The Department of Homeland Security (DHS) yesterday released its end of Fiscal Year (FY) 2015 statistics which reflect the Departments immigration enforcement efforts that prioritize convicted criminals and threats to public safety, border security, and national security.
Overall, the Department apprehended 406,595 individuals nationwide and conducted a total of 462,463 removals and returns. The U.S. Border Patrol reported 337,117 apprehensions nationwide, compared to 486,651 in FY 2014. At the same time, ICE removed or returned 235,413 individuals in FY 2015, with 86 percent of these individuals considered a top priority (Priority One) those considered border security or public safety threats.
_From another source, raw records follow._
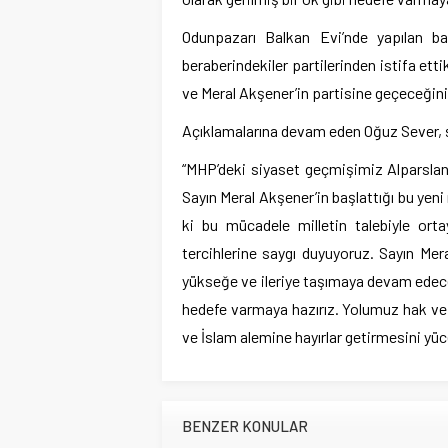
Odunpazarı Balkan Evi’nde yapılan b
beraberindekiler partilerinden istifa ettik
ve Meral Akşener’in partisine geçeceğini
Açıklamalarına devam eden Oğuz Sever, şu
“MHP’deki siyaset geçmişimiz Alparslan 
Sayın Meral Akşener’in başlattığı bu yeni
ki bu mücadele milletin talebiyle orta
tercihlerine saygı duyuyoruz. Sayın Mera
yükseğe ve ileriye taşımaya devam edeceğ
hedefe varmaya hazırız. Yolumuz hak ve 
ve İslam alemine hayırlar getirmesini yüc
BENZER KONULAR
The number of convicted criminals removed from the interior continued to increase, as 91 percent of ICEs FY 2015 interior removals and returns were individuals who were previously convicted of a crime, compared to 86 percent in FY 2014, and just 67 percent in FY 2011.
Secretary of Homeland Security Jeh Johnson made the following statement concerning these numbers:
Last years removal and return statistics are characterized primarily by three things: first, last years removal numbers reflect this Departments increased focus on prioritizing convicted criminals and threats to public safety, border security and national security. Second, the removal numbers were driven by the dramatic decrease in those apprehended at the border in FY 2015 337,117 the second lowest apprehension number since 1972, reflecting a lower level of attempted illegal migration at our borders. Third, to improve the transparency of our efforts, for the second year in a row, we are releasing the immigration statistics of CBP and ICE together, rather than piecemeal, to provide a single, clear snapshot of our overall immigration enforcement picture.
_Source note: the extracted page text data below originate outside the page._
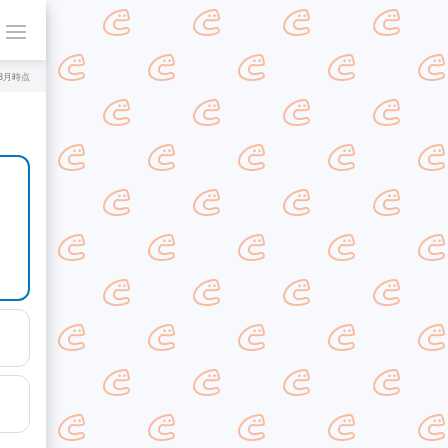
年8月時点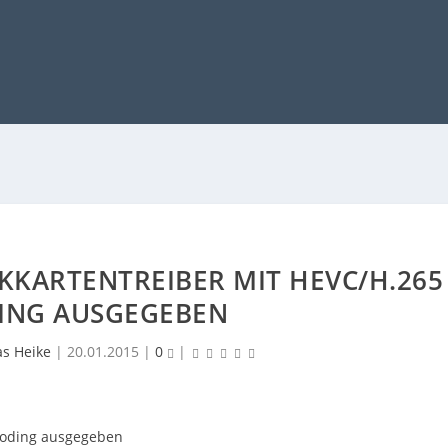
IKKARTENTREIBER MIT HEVC/H.265
ING AUSGEGEBEN
as Heike
|
20.01.2015
|
0
|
FY 2015 was a year of transition, during which our new policies focusing on public safety were being implemented. In FY 2016 and beyond, I want to focus even more interior enforcement resources on removing convicted criminals. To that end, we are renewing and rebuilding ICEs ties with state and local law enforcement. A year ago, we ended the controversial Secure Communities Program, and replaced it with the Priority Enforcement Program. Of the 25 largest jurisdictions that had placed restrictions on their own cooperation with ICE, 16 are now working with us again for the good of public safety.
In FY 2016, we will be challenged again by a variety of factors driving illegal migration to the U.S., mostly from Central America, and we are redoubling our border security efforts now to meet that challenge.